Like most Indian men, Ali seems to be lacking empathy. Especially for his female protagonist and her point-of-view. Borrowing from the show's one-line elevator pitch 'a female constable taking charge of her sexuality, and as a result asserting herself in the world', Ali and three credited writers, Manish Gaekwad, Anuja Gondhalekar and Divya Johari, barely scratch the surface of its pitch. And it's a shame, because there was definite potential.
And that potential is visible in the show's first few minutes as soon as Sasya (Vijay Varma) makes his entrance into a brothel. Varma, who broke out in Zoya Akhtar's Gully Boy where he played the role of a street hustler, is one of the most effortless actors out there. The Hyderabadi rolling off his tongue almost sounds like music. A high-ranking lieutenant in (we're told) India's most dangerous drug-smuggling gang, Sasya is out to entertain himself for the evening. The lady that gets his attention seems to be 'different', she responds to his threats with her own zingers. Sasya is seduced… and they're on their way. Except the lady in question, Bhumika Pardeshi (Aaditi Pohankar), is actually female constable on an undercover operation to arrest Sasya.

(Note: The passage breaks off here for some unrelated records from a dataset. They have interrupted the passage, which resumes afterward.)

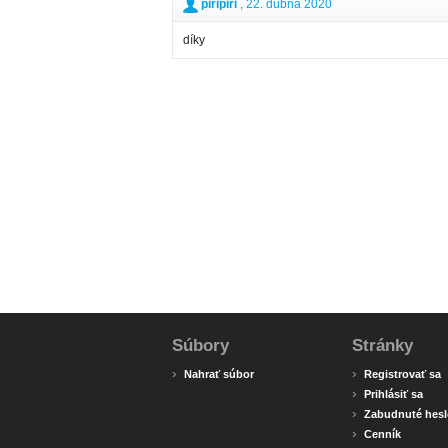
piripiri
, 22. dubna 2020
díky
Súbory
Stránky
›
›
Nahrať súbor
Registrovať sa
›
Prihlásiť sa
›
Zabudnuté hesl
›
Cenník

A low-ranking cop typically in-charge for city's bandobast during festivals, political or protest rallies, this is Bhumika's moment to shine.
As her name suggests, 'Bhumika' is too busy playing the roles of a dutiful daughter, a thoughtful elder sister and the sole breadwinner of her family. Separated from an abusive husband, battling condescending colleagues and a sibling who mock her passivity, Bhumika clings on to this assignment after some reluctance. 'There's more to me', her eyes seem to be screaming. It's only while she is forced to think for herself, about herself, in the midst of hardened criminals, is when she begins to realise her own strengths. The message of the show is noble and Pohankar is committed to the character, but Ali shows little promise to tell a nuanced story like this. The protagonist needs to be constantly told about her 'powers of femininity' by the men around her. Does a point need to be drilled like this?
In these films/shows about the training of a spy/undercover operative, there's usually a stock shot of when the protagonist looks at their trainer at the end of a training montage, who nods with approval. In She, when this moment comes along in the sixth episode, it looks so awfully synthetic that the entire house of cards comes crashing down. The show's antagonist, Nayak (Kishore Kumar G), has an aura about him. Maybe Ali should have focused on telling a bare-boned crime thriller without bothering too much with the gender/class subtext of the show.
Much like Ali's most recent effort in Love Aaj Kal, where he exhibited some serious ignorance about writing female characters (like Sara Ali Khan's Zoe), She is right up there in his list of recent misfires. If Ali is really that intent in being a champion of all genders and wishes to be a true ally in ensuring equal rights, he's going to have to bridge the gap between how he sees the world and what the world really is out there. It's 2020, and one simply cannot write out of their own vacuum.